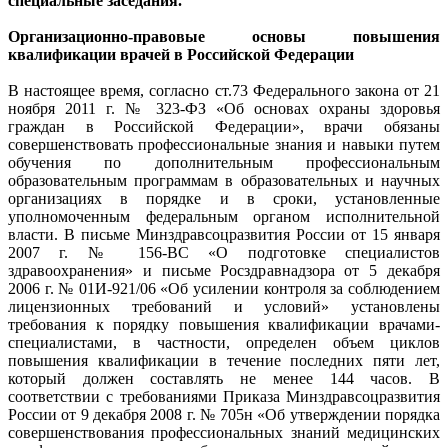
специальные заседания.
Организационно-правовые основы повышения
квалификации врачей в Российской Федерации
В настоящее время, согласно ст.73 Федерального закона от 21
ноября 2011 г. № 323-ФЗ «Об основах охраны здоровья
граждан в Российской Федерации», врачи обязаны
совершенствовать профессиональные знания и навыки путем
обучения по дополнительным профессиональным
образовательным программам в образовательных и научных
организациях в порядке и в сроки, установленные
уполномоченным федеральным органом исполнительной
власти. В письме Минздравсоцразвития России от 15 января
2007 г. № 156-ВС «О подготовке специалистов
здравоохранения» и письме Росздравнадзора от 5 декабря
2006 г. № 01И-921/06 «Об усилении контроля за соблюдением
лицензионных требований и условий» установлены
требования к порядку повышения квалификации врачами-
специалистами, в частности, определен объем циклов
повышения квалификации в течение последних пяти лет,
который должен составлять не менее 144 часов. В
соответствии с требованиями Приказа Минздравсоцразвития
России от 9 декабря 2008 г. № 705н «Об утверждении порядка
совершенствования профессиональных знаний медицинских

● ● ● ●

* TASK TO CARRY OUT *
Could you filter the material above and copy each line that holds the word "Федерации"?

* ANSWER TO THIS TASK *
квалификации врачей в Российской Федерации
граждан в Российской Федерации», врачи обязаны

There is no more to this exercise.